Orihime Inoue, parce que c'était bien elle dont il était question, n'avait pas vraiment augmenté ses capacités intellectuelles depuis le lycée où elle étudiait avec Keigo Asano, Ichigo Kurosaki et d'autres types dont elle ne gardait qu'un souvenir indistinct. Mais cela ne la dérangeait pas plus que ça et pour cause ! Elle n'en avait pas conscience. Récemment, il lui était arrivé de ressentir une vilaine douleur à l'estomac. Cela lui avait fait tellement mal qu'elle avait décidé d'appeler son médecin traitant. Ce dernier lui avait demandé si elle se nourrissait comme il le fallait et l'avait questionné sur ses goûts alimentaires. Au vu de la tête horrifié du docteur à l'entente de la réponse d'Inoue (« Je me suis faite une bonne cuisse de canard farci au blé recouvert d'une sauce au gingembre et parsemé de petites sucreries et autres. » cela n'avait pas dû être satisfaisant et le spécialiste n'avait absolument aucun doute quant à la provenance du mal de la jeune fille. Il lui interdit donc tout à ce qui ressemblait de près ou de loin à de la nourriture. La pauvre rousse fut fort embêtée : elle ne pouvait plus s'alimenter et c'est donc pour cela qu'elle suivait désormais des cours de méditation afin d'oublier la faim qui s'insinuait vicieusement en elle. Ce n'était pas facile et elle savait qu'il lui fallait une volonté de fer pour surmonter tout ça. Quand cela devenait trop dur, elle n'avait qu'à penser à « Kurosaki-kun » et elle s'apaisait immédiatement, faisant taire son estomac mécontent de tous les mauvais traitements qu'elle lui infligeait.

Ichigo Kurosaki, rien que de penser à lui, cela la faisait rougir. Elle aurait voulu le suivre partout où il allait mais malheureusement leurs chemins divergèrent lorsqu'elle apprit, par hasard, que le jeune homme voulait faire partie de l'ambiance follement suicidaire et peu productif du monde du manga. Inoue l'avait supplié de ne pas faire ça et de rester avec elle pour devenir un super caissier de grand magasin. Mais Ichigo était resté sourd à ses protestations (ce devait être sûrement dû au fait que la rousse ne lui avait jamais véritablement fait part de ses supplications à haute voix, elle pensait qu'un simple regard réussirait à le faire changer d'avis.)Elle avait même tenté de lui faire du charme en dévoilant légèrement son excès de poitrine (elle avait lu dans un manga que les hommes aux sourcils froncés, la plupart du temps, aimaient les gros atouts que portaient les femmes sur leur corps*) mais Ichigo ne lui accorda pas un regard.
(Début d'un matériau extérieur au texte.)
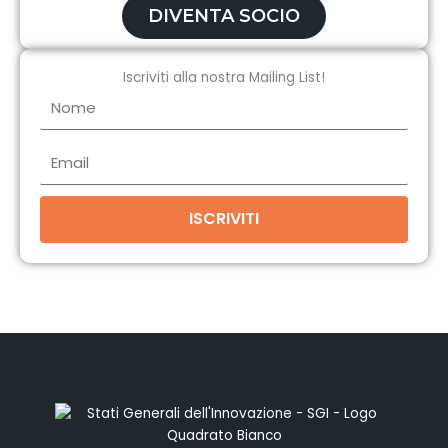
DIVENTA SOCIO
Iscriviti alla nostra Mailing List!
Nome
Email
ISCRIVITI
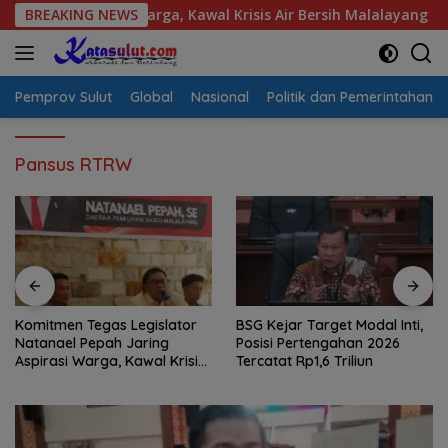
Langsung
spirasi Warga, Kawal Krisis Air Bersih Malalayang II Hingga Pe
BREAKING NEWS
ke
konten
Pemprov Sulut
Global
Nasional
Politik dan Pemerintahan
Pansus RTRW
Komitmen Tegas Legislator
BSG Kejar Target Modal Inti,
Natanael Pepah Jaring
Posisi Pertengahan 2026
Aspirasi Warga, Kawal Krisis
Tercatat Rp1,6 Triliun
Air Bersih Malalayang II
Hingga Perbaikan
Infrastruktur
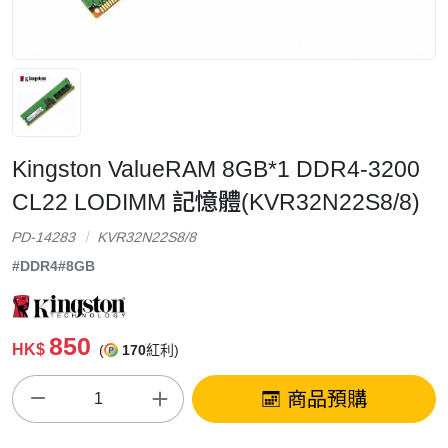
Kingston ValueRAM 8GB*1 DDR4-3200
CL22 LODIMM 記憶體(KVR32N22S8/8)
PD-14283
KVR32N22S8/8
#DDR4
#8GB
850
HK$
(
170
紅利)
商品預購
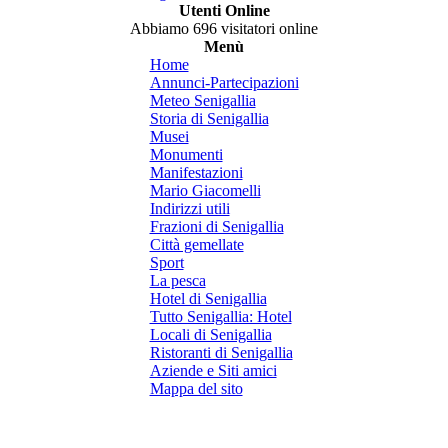
Utenti Online
Abbiamo 696 visitatori online
Menù
Home
Annunci-Partecipazioni
Meteo Senigallia
Storia di Senigallia
Musei
Monumenti
Manifestazioni
Mario Giacomelli
Indirizzi utili
Frazioni di Senigallia
Città gemellate
Sport
La pesca
Hotel di Senigallia
Tutto Senigallia: Hotel
Locali di Senigallia
Ristoranti di Senigallia
Aziende e Siti amici
Mappa del sito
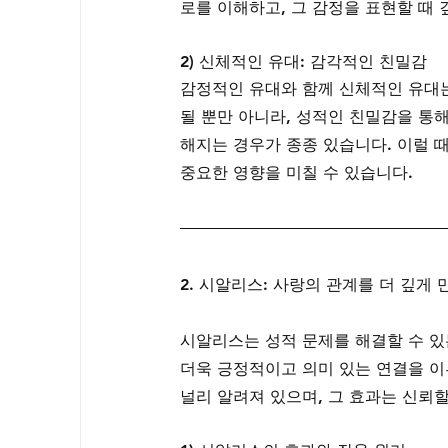
로를 이해하고, 그 감정을 표현할 때 
2) 신체적인 유대: 감각적인 친밀감
감정적인 유대와 함께 신체적인 유대는
될 뿐만 아니라, 성적인 친밀감을 통
해지는 경우가 종종 있습니다. 이럴 때
중요한 영향을 미칠 수 있습니다.
2. 시알리스: 사랑의 관계를 더 깊게
시알리스는 성적 문제를 해결할 수 있
더욱 긍정적이고 의미 있는 연결을 이
널리 알려져 있으며, 그 효과는 신뢰할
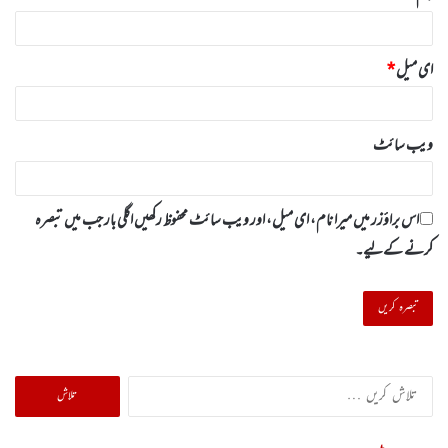
ای میل
*
ویب‌ سائٹ
اس براؤزر میں میرا نام، ای میل، اور ویب سائٹ محفوظ رکھیں اگلی بار جب میں تبصرہ
کرنے کےلیے۔
تلاش
کریں
برائے:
Inoue n'avait pas de grandes ambitions pour l'avenir. Son métier lui plaisait, tout le monde était gentil avec elle et puis, le rayon incandescent de sa vie était Ichigo qui passait souvent dans le supermarché où elle travaillait. Il achetait, la plupart du temps, un pack de six bières (le moins cher) et payait en cash. Il ne s'arrêtait jamais à sa caisse mais elle se disait que c'était parce qu'il ne la voyait pas. Elle ressentait toutefois une pointe de jalousie à l'encontre des autres caissières qui lui adressaient la parole et qui touchait le pack que le rouquin tenait un instant avant ou même quelques fois elles frôlaient la main d'Ichigo pour récupérer l'argent qu'il leur donnait. Inoue Orihime, sans le savoir, était devenue un stalker. Le stalker d'Urahara Shop.

Mettons entre parenthèses ce petit récit inutile de la vie inutile d'une fille inutile qui peut parfois se révéler intéressement inutile et revenons plutôt aux bureaux des éditions où la réunion des Treize Grands avaient eu quelques retombées sur le moral de tous nos éditeurs. Tous ? Non. Zaraki Kenpachi et Aizen Sosuke se foutaient de ce petit désagrément qui ne les dérangeraient pas le moins du monde. Aizen avait confié à Gin Ichimaru, l'imprimeur, la tâche de contacter le tueur d'auteur, comme il se faisait appeler, et de lui faire parvenir l'ordre de mission : terroriser suffisamment l'auteur récalcitrant du nom d'Ichigo Kurosaki pour enfin être certain qu'il rende ses planches en temps et en heure.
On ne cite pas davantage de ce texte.